Screener Adventures from American Snipers to British Painters (Pt. 2)

Previously... I shared brief thoughts about rewatches of Big Hero, Grand Budapest, Babadook well as The Homesman and Skeleton Twins.

What came next in the home-screening adventures, you ask? Here I am to answer. I haven't had as much time as I'd hope (aint that always the case) but I've been trying to cram movies in. Here are a handful of notes on movies from the screener stack.

AMERICAN SNIPER
Credit where credit is due: For once a Clint Eastwood movie is not filmed like its sinking into an inky black void where color is a total affront to sober intent. It turns out Tom Stern can make movies that take place in reasonably well lit places. Okay, okay, let's not get carried away. It's still largely colorless but this time there is daylight though the subject matter remains brutal. I'm not sure what to make of its dead-eyed killings which aren't filmed with any rah-rah glee that you'd think would accompany the movie's conservative America is #1 conservatism. Even its one note patriotism is presented rather than, I think, fully endorsed: Chris Kyle, very well played by Bradley Cooper though there isn't much in the way of an arc, memorably refuses to engage with any criticism and is all "God, Family, & Country" in each scene. But something about its very matter-of-fact presentation and inarticulate hero wore me down after awhile despite gripping action sequences. I have no idea how Oscar might respond but my hunch is it's either full hog or both sound nominations only a la Lone Survivor

Meryl's Insane Bankability Continues! Well done, diva.INTO THE WOODS
Reviewed by ranking its musical numbers here. It was the second time I'd seen it having watched it on a big screen originally. Weirdly I think the cinematography, which often looked too muddy and dark on the screen works a little better on a TV. But anyway...  let's hear it for Disney for a great opening weekend. It's important that musicals do well so that we get more of them! Into the Woods won not only the biggest opening weekend ever for a Broadway adaptation but the biggest of Meryl Streep's career, as well. I imagine we'll continue to talk about Into the Woods for a while --  multiple Oscar nominations coming -- so I'll let this be all for this post.

THE JUDGE
I already peed on that here but it keeps haunting me like bad trip flashbacks. Especially the dye job on Vera Farmiga who deserves better Hollywood, come on. Also that scene where RDJ is like superhero-lawyer and stops a bar fight with the power of his wily words!

ONLY LOVERS LEFT ALIVE
A love letter from Tangiers & Detroit to all of you who recommended this movie throughout the year. Though I was once the type who would rush to anything vampiric, I'll readily admit that Hollywood's overuse of the bloodsuckers finally wore me out; I've been avoiding all such movies for years now. But I should have trusted Jim Jarmusch to come at it from an entirely different angle and I don't know how I missed that it was shot by Yorick Le Saux who won my silver medal for cinematography in 2010 for I Am Love. Detroit has never looked so beautifully haunted, Tilda and Tom couldn't have been a more exotically languid well-cultured pair, its slow moods weren't trying but contemplative, and the ending was pitch-perfect delayed gratification.

Excusez moi


MR TURNER
A surprise. If you only listen to this movie as opposed to watching it (which is what I sometimes do when The Boyfriend is watching TV) it sounds rather like a horror movie. I'm not kidding. There are a lot of scary animalistic noises supposedly emanating from human people (not just Spall's famed grunt speak) and the score by Gary Yershon might be the creepiest outside of Under the Skin this year.  

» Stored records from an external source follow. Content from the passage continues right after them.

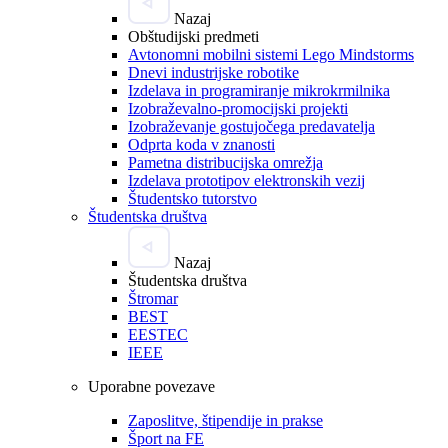
Nazaj
Obštudijski predmeti
Avtonomni mobilni sistemi Lego Mindstorms
Dnevi industrijske robotike
Izdelava in programiranje mikrokrmilnika
Izobraževalno-promocijski projekti
Izobraževanje gostujočega predavatelja
Odprta koda v znanosti
Pametna distribucijska omrežja
Izdelava prototipov elektronskih vezij
Študentsko tutorstvo
Študentska društva
Nazaj
Študentska društva
Štromar
BEST
EESTEC
IEEE
Uporabne povezave
Zaposlitve, štipendije in prakse
Šport na FE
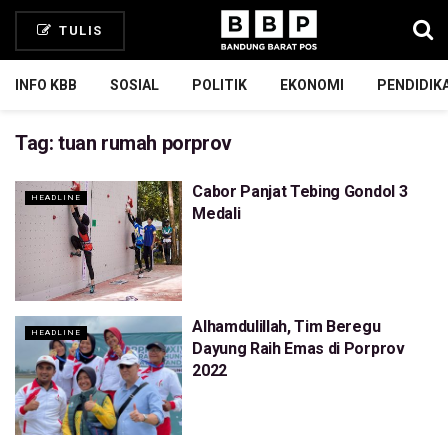
TULIS
INFO KBB
SOSIAL
POLITIK
EKONOMI
PENDIDIK
Tag:
tuan rumah porprov
Cabor Panjat Tebing Gondol 3
HEADLINE
Medali
Alhamdulillah, Tim Beregu
HEADLINE
Dayung Raih Emas di Porprov
2022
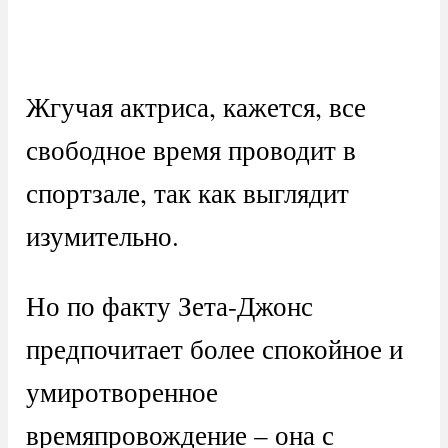
Жгучая актриса, кажется, все
свободное время проводит в
спортзале, так как выглядит
изумительно.
Но по факту Зета-Джонс
предпочитает более спокойное и
умиротворенное
времяпровождение – она с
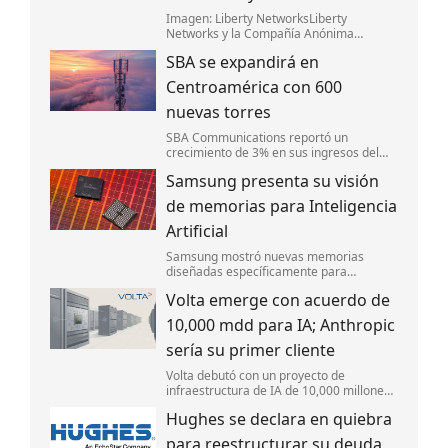
Imagen: Liberty NetworksLiberty
Networks y la Compañía Anónima
Nacional Teléfonos de Venezuela (CanTV)
SBA se expandirá en
lanzaron Fénix,un nuevo sistema de cable
submarino de fibra óptica que conectará
Centroamérica con 600
Camurí,
nuevas torres
SBA Communications reportó un
crecimiento de 3% en sus ingresos del
segundo trimestre y mejoró sus
Samsung presenta su visión
perspectivas financieras para el año.
de memorias para Inteligencia
Artificial
Samsung mostró nuevas memorias
diseñadas específicamente para
IA,enfocándose en mejorar la velocidad y
Volta emerge con acuerdo de
la eficiencia energética.
10,000 mdd para IA; Anthropic
sería su primer cliente
Volta debutó con un proyecto de
infraestructura de IA de 10,000 millones
de dólares en Europa,respaldado por
Hughes se declara en quiebra
Nvidia. Anthropic sería su primer cliente
para capacidad de cómputo.
para reestructurar su deuda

P.S. Speaking of The Boyfriend...
This time of year chez moi he watches a ton of screeners since he doesn't go to many critics screenings with me. I usually don't watch carefully (having already seen them) and drift in and out as I'm working. He is unpredictable about movies. He loved Pride and Ida (as most sane people do), thought Mr Turner was "good. well made" but clearly had no passion for it. Cried huge apartment-flooding puddles during Still Alice and Wild, and inexplicably H-A-T-E-D both Force Majeure and A Most Violent Year (what the what??? x 2). Finally, he was paying so little attention to Love is Strange that I had to make him shut it off. That wonderful movie from Ira Sachs is too delicate for half-watching. It requires your full attention or that glorious final 15 minutes just won't resonate. 

Have you ever learned something new about a movie you loved by catching only pieces of it or hearing it in the background?

Tuesday
Dec232014

some say the blog will end in fire, some say in ice

GeekRex on great sounding movies of 2014. So glad they included Wild but I don't understand the defense of Interstellar's sound mix given how difficult it sometimes was to hear the dialogue
Gurus of Gold I believe there's an update today but look at where things stand now in the big Oscar categories
AV Club Sarah Jessica Parker may be returning to HBO sitcom glory via Divorce (no, not from Matthew Broderick. On the show!)
In Contention Antonio Sanchez is not happy about his disqualification from Best Original Score for Birdman and why shouldn't he be. Their rules are so arbitratily enforced. Remember when Gustavo Santaolla won his second consecutive Oscar for a film FILLED with pre-existing music (Babel) and his score only being a small percentage of it.

The Dissolve Robert Rodriguez to helm a live action remake of Ralph Bakshi's Fire & Ice. I used to love that rotoscoped sword & sorcery movie so much but Rodriguez seems like he'll amplify what was already turned up to 11
MNPP I love this review of Mommy by Jason
Newsweek Maggie Gyllenhaal working all the actor mediums
VF Selfie hijinx with Ellen DeGeneres, Meryl Streep, The Baker's Wife and Cinderella
The Atlantic on the year's best trailers
Carpet Bagger looks at the costumes of The Homesman
Playboy Matt Patches goes looking for Martin Brest (Beverly Hills Cop, Midnight Run, Scent of a Woman) in this cinematic true life detective story 
Comics Alliance Mike Coulter will play Luke Cage (Power Man) for Netflix's Marvel Series. No word yet on Iron Fist but now would be the perfect time to do that reverse white washing and cast an Asian man in a lead role, since he's white in the comics but his origin story involves growing up in an Asian mystical city in the Himalayas, you know? Please money and Marvel people -- Come correct!  It's a whole new world than it was was in 1974.

Happy (?) Christmas

Yikes.

Sorry about that.

Binge Watch Worthy?
I enjoy being an Opinion-Maker but I'll admit I am usually happy to cede that responsibility to others when it comes to TV. There's just too much product to keep up with.  So whoever is binge-watching Mozart in the Jungle let me know, will you? The cast includes two of my all time favorites (Gael García Bernal and Bernadette Peters) but this is my single busiest two-month stretch of the year so I need someone else to do such scouting. Report back!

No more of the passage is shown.